YOUR GOAL - Once the pictures are set aside, transcribe each line of the data exactly.

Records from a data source
○ ○ ○ ○ ○ ○ ○
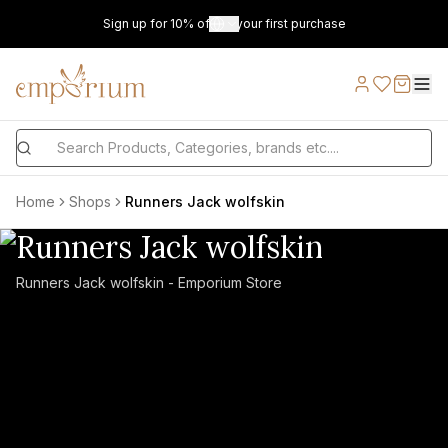
Sign up for 10% off on your first purchase
Home
Shops
Runners Jack wolfskin
Runners Jack wolfskin
Runners Jack wolfskin - Emporium Store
○ ○ ○ ○ ○ ○ ○
OUTPUT FOR THIS TASK -
Sign up for 10% off on your first purchase
Home
Shops
Runners Jack wolfskin
Runners Jack wolfskin
Runners Jack wolfskin - Emporium Store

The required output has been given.